##### DATA TO USE

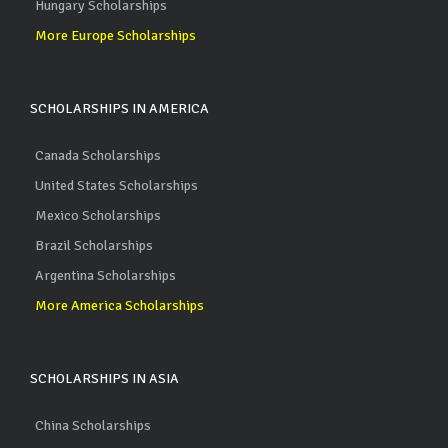
Hungary Scholarships
More Europe Scholarships
SCHOLARSHIPS IN AMERICA
Canada Scholarships
United States Scholarships
Mexico Scholarships
Brazil Scholarships
Argentina Scholarships
More America Scholarships
SCHOLARSHIPS IN ASIA
China Scholarships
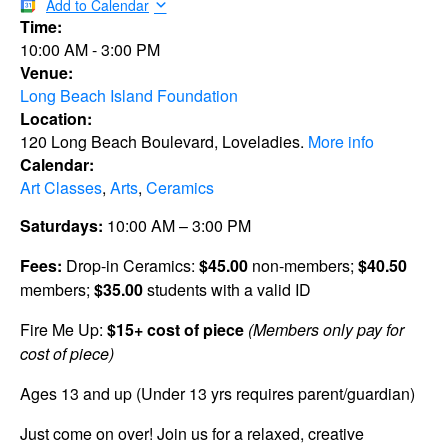
Add to Calendar
Time:
10:00 AM
-
3:00 PM
Venue:
Long Beach Island Foundation
Location:
120 Long Beach Boulevard, Loveladies.
More info
Calendar:
Art Classes
,
Arts
,
Ceramics
Saturdays:
10:00 AM – 3:00 PM
Fees:
Drop-in Ceramics:
$45.00
non-members;
$40.50
members;
$35.00
students with a valid ID
Fire Me Up:
$15+ cost of piece
(Members only pay for
cost of piece)
Ages 13 and up (Under 13 yrs requires parent/guardian)
Just come on over! Join us for a relaxed, creative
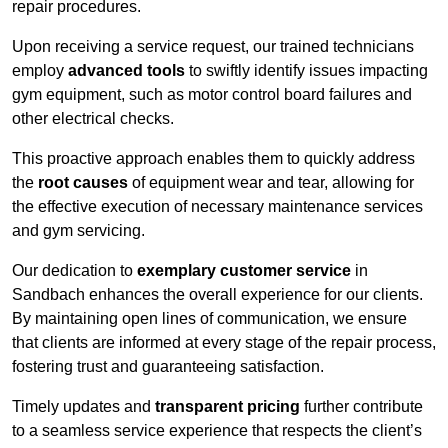
repair procedures.
Upon receiving a service request, our trained technicians
employ
advanced tools
to swiftly identify issues impacting
gym equipment, such as motor control board failures and
other electrical checks.
This proactive approach enables them to quickly address
the
root causes
of equipment wear and tear, allowing for
the effective execution of necessary maintenance services
and gym servicing.
Our dedication to
exemplary customer service
in
Sandbach enhances the overall experience for our clients.
By maintaining open lines of communication, we ensure
that clients are informed at every stage of the repair process,
fostering trust and guaranteeing satisfaction.
Timely updates and
transparent pricing
further contribute
to a seamless service experience that respects the client’s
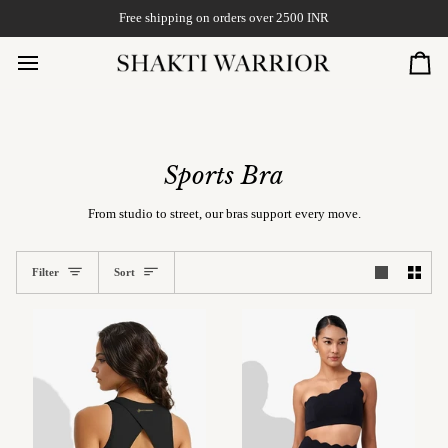
Skip
Free shipping on orders over 2500 INR
to
content
Car
Sports Bra
From studio to street, our bras support every move.
Sort
Filter
Sort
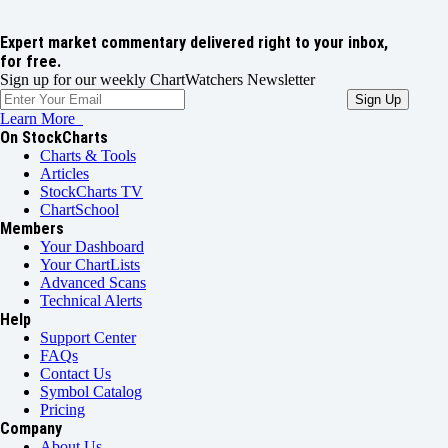
Expert market commentary delivered right to your inbox,
for free.
Sign up for our weekly ChartWatchers Newsletter
Learn More
On StockCharts
Charts & Tools
Articles
StockCharts TV
ChartSchool
Members
Your Dashboard
Your ChartLists
Advanced Scans
Technical Alerts
Help
Support Center
FAQs
Contact Us
Symbol Catalog
Pricing
Company
About Us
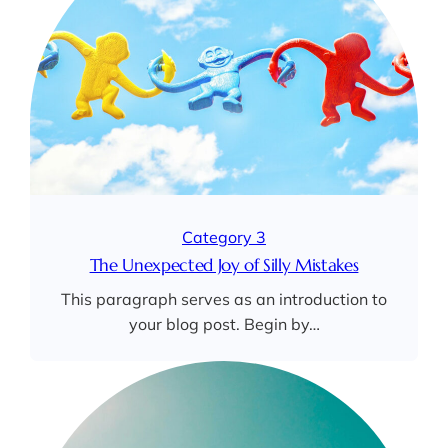
Category 3
The Unexpected Joy of Silly Mistakes
This paragraph serves as an introduction to
your blog post. Begin by…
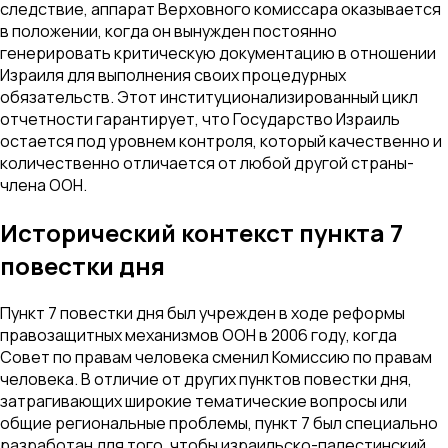
следствие, аппарат Верховного комиссара оказывается
в положении, когда он вынужден постоянно
генерировать критическую документацию в отношении
Израиля для выполнения своих процедурных
обязательств. Этот институционализированный цикл
отчетности гарантирует, что Государство Израиль
остается под уровнем контроля, который качественно и
количественно отличается от любой другой страны-
члена ООН.
Исторический контекст пункта 7
повестки дня
Пункт 7 повестки дня был учрежден в ходе реформы
правозащитных механизмов ООН в 2006 году, когда
Совет по правам человека сменил Комиссию по правам
человека. В отличие от других пунктов повестки дня,
затрагивающих широкие тематические вопросы или
общие региональные проблемы, пункт 7 был специально
разработан для того, чтобы израильско-палестинский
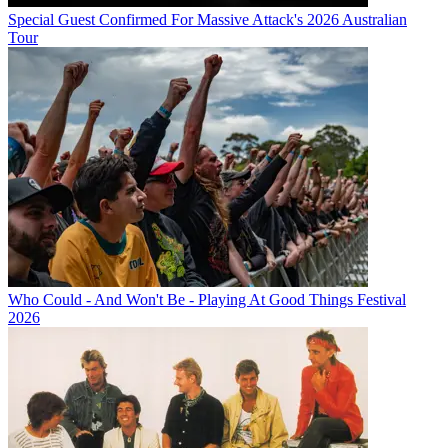
Special Guest Confirmed For Massive Attack's 2026 Australian
Tour
Who Could - And Won't Be - Playing At Good Things Festival
2026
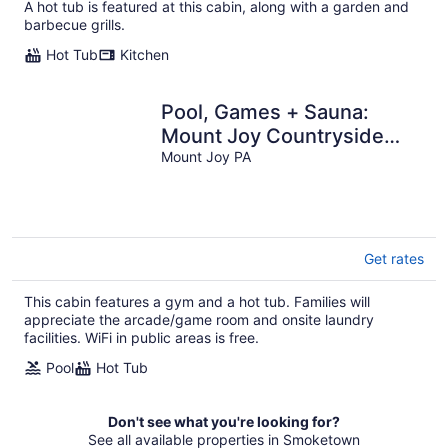
A hot tub is featured at this cabin, along with a garden and
total
barbecue grills.
per
night
Hot Tub
Kitchen
Pool, Games + Sauna:
Mount Joy Countryside
Cabin
Mount Joy PA
Get rates
This cabin features a gym and a hot tub. Families will
appreciate the arcade/game room and onsite laundry
facilities. WiFi in public areas is free.
Pool
Hot Tub
Don't see what you're looking for?
See all available properties in Smoketown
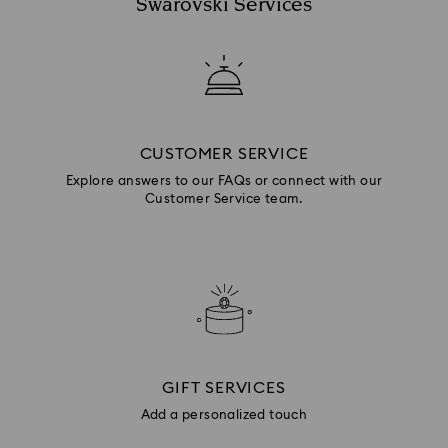
Swarovski Services
CUSTOMER SERVICE
Explore answers to our FAQs or connect with our
Customer Service team.
GIFT SERVICES
Add a personalized touch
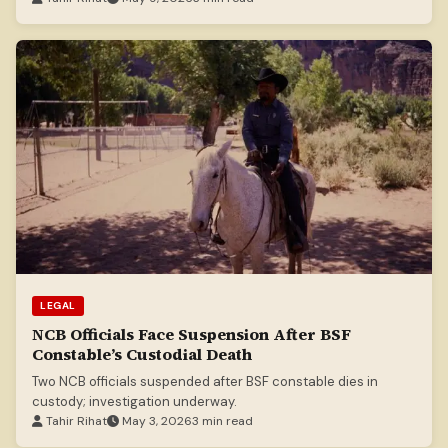
LEGAL
NCB Officials Face Suspension After BSF
Constable’s Custodial Death
Two NCB officials suspended after BSF constable dies in
custody; investigation underway.
Tahir Rihat
May 3, 2026
3 min read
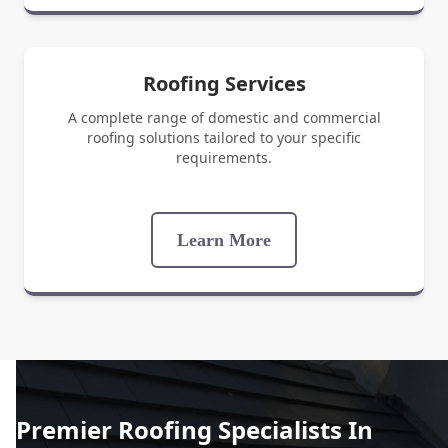
Roofing Services
A complete range of domestic and commercial
roofing solutions tailored to your specific
requirements.
Learn More
Premier Roofing Specialists In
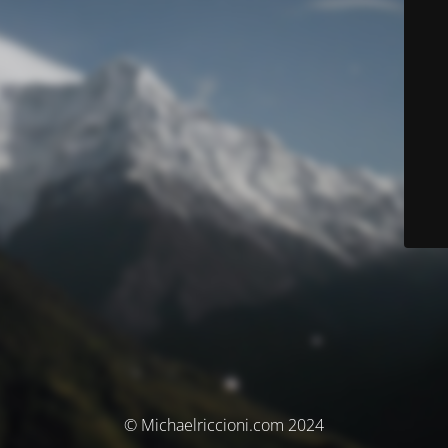
© Michaelriccioni.com 2024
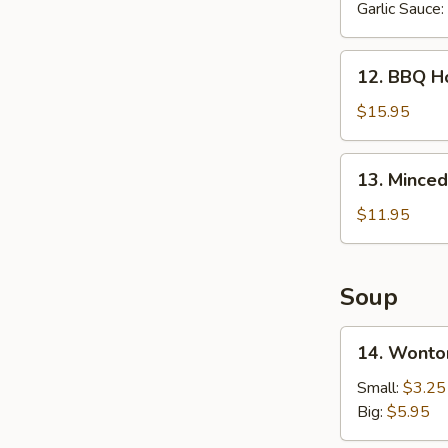
Garlic Sauce:
12.
12. BBQ Ho
BBQ
Honey
$15.95
Spare
Ribs
13.
13. Minced
(6
Minced
pcs)
Chicken
$11.95
in
Lettuce
Wrap
Soup
14.
14. Wonto
Wonton
Soup
Small:
$3.25
Big:
$5.95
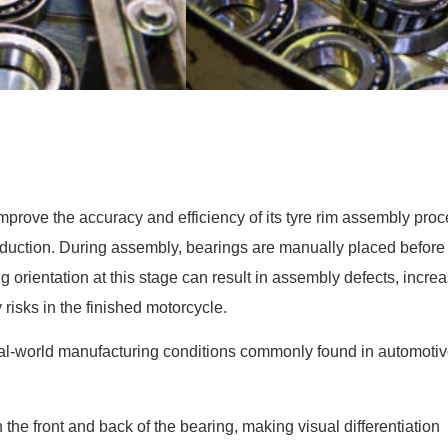
mprove the accuracy and efficiency of its tyre rim assembly pr
roduction. During assembly, bearings are manually placed before
g orientation at this stage can result in assembly defects, incre
 risks in the finished motorcycle.
al-world manufacturing conditions commonly found in automoti
the front and back of the bearing, making visual differentiation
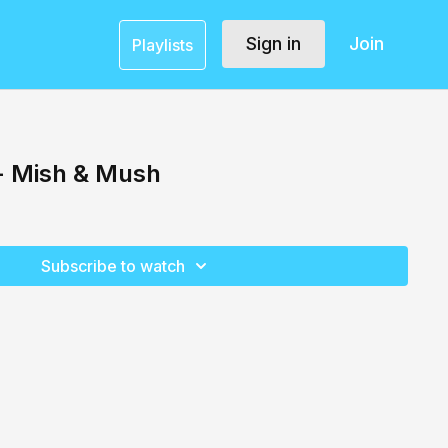
Sign in
Join
Playlists
 - Mish & Mush
Subscribe to watch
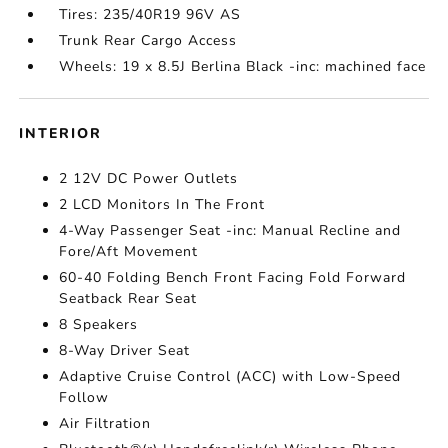
Tires: 235/40R19 96V AS
Trunk Rear Cargo Access
Wheels: 19 x 8.5J Berlina Black -inc: machined face
INTERIOR
2 12V DC Power Outlets
2 LCD Monitors In The Front
4-Way Passenger Seat -inc: Manual Recline and
Fore/Aft Movement
60-40 Folding Bench Front Facing Fold Forward
Seatback Rear Seat
8 Speakers
8-Way Driver Seat
Adaptive Cruise Control (ACC) with Low-Speed
Follow
Air Filtration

##########

● **YOUR GOAL**: Any picture found in the data is to be skipped while the rest is copied exactly.

● **ANSWER FOR THE TASK**:
Hungary Scholarships
More Europe Scholarships
SCHOLARSHIPS IN AMERICA
Canada Scholarships
United States Scholarships
Mexico Scholarships
Brazil Scholarships
Argentina Scholarships
More America Scholarships
SCHOLARSHIPS IN ASIA
China Scholarships
Add to Calendar
Time:
10:00 AM
-
3:00 PM
Venue:
Long Beach Island Foundation
Location:
120 Long Beach Boulevard, Loveladies.
More info
Calendar:
Art Classes
,
Arts
,
Ceramics
Saturdays:
10:00 AM – 3:00 PM
Fees:
Drop-in Ceramics:
$45.00
non-members;
$40.50
members;
$35.00
students with a valid ID
Fire Me Up:
$15+ cost of piece
(Members only pay for
cost of piece)
Ages 13 and up (Under 13 yrs requires parent/guardian)
Just come on over! Join us for a relaxed, creative
repair procedures.
Upon receiving a service request, our trained technicians
employ
advanced tools
to swiftly identify issues impacting
gym equipment, such as motor control board failures and
other electrical checks.
This proactive approach enables them to quickly address
the
root causes
of equipment wear and tear, allowing for
the effective execution of necessary maintenance services
and gym servicing.
Our dedication to
exemplary customer service
in
Sandbach enhances the overall experience for our clients.
By maintaining open lines of communication, we ensure
that clients are informed at every stage of the repair process,
fostering trust and guaranteeing satisfaction.
Timely updates and
transparent pricing
further contribute
to a seamless service experience that respects the client’s
Skip
Free shipping on orders over 2500 INR
to
content
Car
Sports Bra
From studio to street, our bras support every move.
Sort
Filter
Sort
Expert market commentary delivered right to your inbox,
for free.
Sign up for our weekly ChartWatchers Newsletter
Learn More
On StockCharts
Charts & Tools
Articles
StockCharts TV
ChartSchool
Members
Your Dashboard
Your ChartLists
Advanced Scans
Technical Alerts
Help
Support Center
FAQs
Contact Us
Symbol Catalog
Pricing
Company
About Us
Category 3
The Unexpected Joy of Silly Mistakes
This paragraph serves as an introduction to
your blog post. Begin by…
следствие, аппарат Верховного комиссара оказывается
в положении, когда он вынужден постоянно
генерировать критическую документацию в отношении
Израиля для выполнения своих процедурных
обязательств. Этот институционализированный цикл
отчетности гарантирует, что Государство Израиль
остается под уровнем контроля, который качественно и
количественно отличается от любой другой страны-
члена ООН.
Исторический контекст пункта 7
повестки дня
Пункт 7 повестки дня был учрежден в ходе реформы
правозащитных механизмов ООН в 2006 году, когда
Совет по правам человека сменил Комиссию по правам
человека. В отличие от других пунктов повестки дня,
затрагивающих широкие тематические вопросы или
общие региональные проблемы, пункт 7 был специально
разработан для того, чтобы израильско-палестинский
Special Guest Confirmed For Massive Attack's 2026 Australian
Tour
Who Could - And Won't Be - Playing At Good Things Festival
2026
A hot tub is featured at this cabin, along with a garden and
total
barbecue grills.
per
night
Hot Tub
Kitchen
Pool, Games + Sauna:
Mount Joy Countryside
Cabin
Mount Joy PA
Get rates
This cabin features a gym and a hot tub. Families will
appreciate the arcade/game room and onsite laundry
facilities. WiFi in public areas is free.
Pool
Hot Tub
Don't see what you're looking for?
See all available properties in Smoketown
Swarovski Services
CUSTOMER SERVICE
Explore answers to our FAQs or connect with our
Customer Service team.
GIFT SERVICES
Add a personalized touch
LEGAL
NCB Officials Face Suspension After BSF
Constable’s Custodial Death
Two NCB officials suspended after BSF constable dies in
custody; investigation underway.
Tahir Rihat
May 3, 2026
3 min read
Roofing Services
A complete range of domestic and commercial
roofing solutions tailored to your specific
requirements.
Learn More
Premier Roofing Specialists In
© Michaelriccioni.com 2024
Garlic Sauce:
12.
12. BBQ Ho
BBQ
Honey
$15.95
Spare
Ribs
13.
13. Minced
(6
Minced
pcs)
Chicken
$11.95
in
Lettuce
Wrap
Soup
14.
14. Wonto
Wonton
Soup
Small:
$3.25
Big:
$5.95
mprove the accuracy and efficiency of its tyre rim assembly pr
roduction. During assembly, bearings are manually placed before
g orientation at this stage can result in assembly defects, incre
 risks in the finished motorcycle.
al-world manufacturing conditions commonly found in automoti
the front and back of the bearing, making visual differentiation
Sign in
Join
Playlists
 - Mish & Mush
Subscribe to watch
Tires: 235/40R19 96V AS
Trunk Rear Cargo Access
Wheels: 19 x 8.5J Berlina Black -inc: machined face
INTERIOR
2 12V DC Power Outlets
2 LCD Monitors In The Front
4-Way Passenger Seat -inc: Manual Recline and
Fore/Aft Movement
60-40 Folding Bench Front Facing Fold Forward
Seatback Rear Seat
8 Speakers
8-Way Driver Seat
Adaptive Cruise Control (ACC) with Low-Speed
Follow
Air Filtration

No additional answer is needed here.